Dixon’s perceived redemption in the film provides the most controversial character arc. He is introduced as an unlikeable character: a racist alcoholic who cares little about justice and more about people fearing the police. He has little compulsion during a disagreement in throwing his suspect from an upstairs window to the street below, in full view of the townsfolk. Dixon cares little about Mildred’s cause and is more concerned in getting the billboards removed. However he does eventually help Mildred track down her daughter’s murderer. This course of action asks those watching the movie to applaud the gesture of a racist and violent police officer who does little else to earn his redemption. Some have criticised the movie for providing Dixon this compensating act. However, as Willoughby earlier pointed out, Dixon has the making of a fine cop and Dixon’s actions towards the end of the movie go a little way to prove this. Many who think Dixon has no redeemable qualities as he fails to apologise or even accept his racist and aggressive behaviour miss the point. Changing attitudes is not something that happens overnight and it would be simply unbelievable were Dixon to completely change his views during the timeframe of the movie. As it is, by the end of the movie his character has softened, he appears to have dismissed his mother’s controlling influence, and this points to the fact that people can change, just not as fast as we would often like.

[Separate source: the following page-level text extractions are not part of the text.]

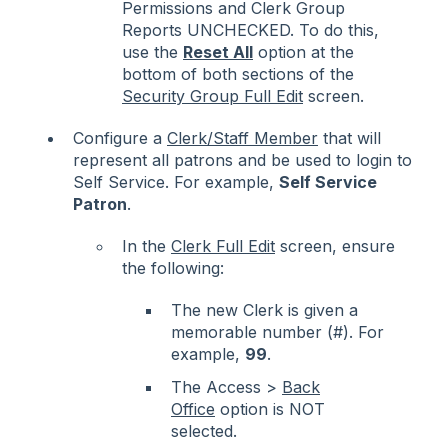
Permissions and Clerk Group
Reports UNCHECKED. To do this,
use the
Reset All
option at the
bottom of both sections of the
Security Group Full Edit
screen.
Configure a
Clerk/Staff Member
that will
represent all patrons and be used to login to
Self Service. For example,
Self Service
Patron
.
In the
Clerk Full Edit
screen
, ensure
the following:
The new Clerk is given a
memorable number (#). For
example,
99
.
The Access >
Back
Office
option is NOT
selected.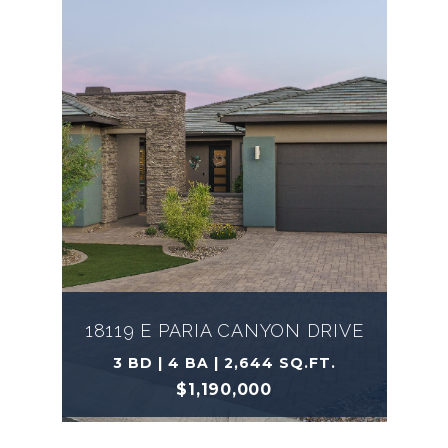
18119 E PARIA CANYON DRIVE
3 BD | 4 BA | 2,644 SQ.FT.
$1,190,000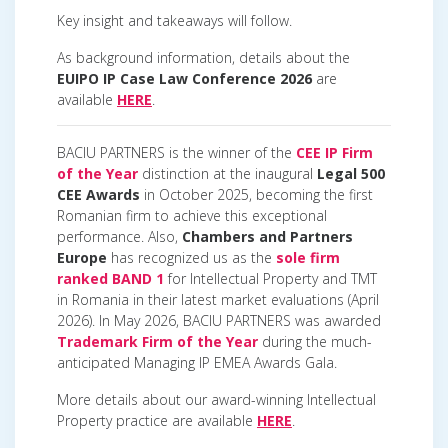
Key insight and takeaways will follow.
As background information, details about the
EUIPO IP Case Law Conference 2026
are
available
HERE
.
BACIU PARTNERS is the winner of the
CEE IP Firm
of the Year
distinction at the inaugural
Legal 500
CEE Awards
in October 2025, becoming the first
Romanian firm to achieve this exceptional
performance. Also,
Chambers and Partners
Europe
has recognized us as the
sole firm
ranked BAND 1
for Intellectual Property and TMT
in Romania in their latest market evaluations (April
2026). In May 2026, BACIU PARTNERS was awarded
Trademark Firm of the Year
during the much-
anticipated Managing IP EMEA Awards Gala.
More details about our award-winning Intellectual
Property practice are available
HERE
.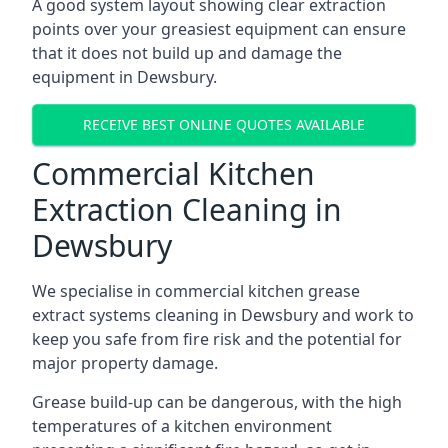
A good system layout showing clear extraction
points over your greasiest equipment can ensure
that it does not build up and damage the
equipment in Dewsbury.
RECEIVE BEST ONLINE QUOTES AVAILABLE
Commercial Kitchen
Extraction Cleaning in
Dewsbury
We specialise in commercial kitchen grease
extract systems cleaning in Dewsbury and work to
keep you safe from fire risk and the potential for
major property damage.
Grease build-up can be dangerous, with the high
temperatures of a kitchen environment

Writer/directors are in a league of their own when it comes to directing their own work. Having spawned their creation they are then so attached to the project that long before filming begins they have an in-depth idea of how the movie will play, the actors and the crew they want to work with and most importantly, the motivation and nuances of their characters. McDonagh’s screenplay is razor sharp, so focused that there is not a line of dialogue that fails to progress the narrative. Subtle development of character and the film’s narrative flow is comparable to Kenneth Lonnergan’s exemplary Oscar winning script of Manchester By The Sea. McDonagh’s screenplay is a worthy contender for this year’s Oscar.
Following her Golden Globe Best Actress award Frances McDormand recently received a further win at the Screen Actors Guild where Sam Rockwell picked up Best Supporting Actor. McDormand is in pole position to receive her second Oscar in March along with Martin McDonagh for best director. Without doubt Three Billboards is my favourite film of the year. Were it not for the controversy surrounding Sam Rockwell’s character I would hazard a bet on the movie being awarded Best Film of the year.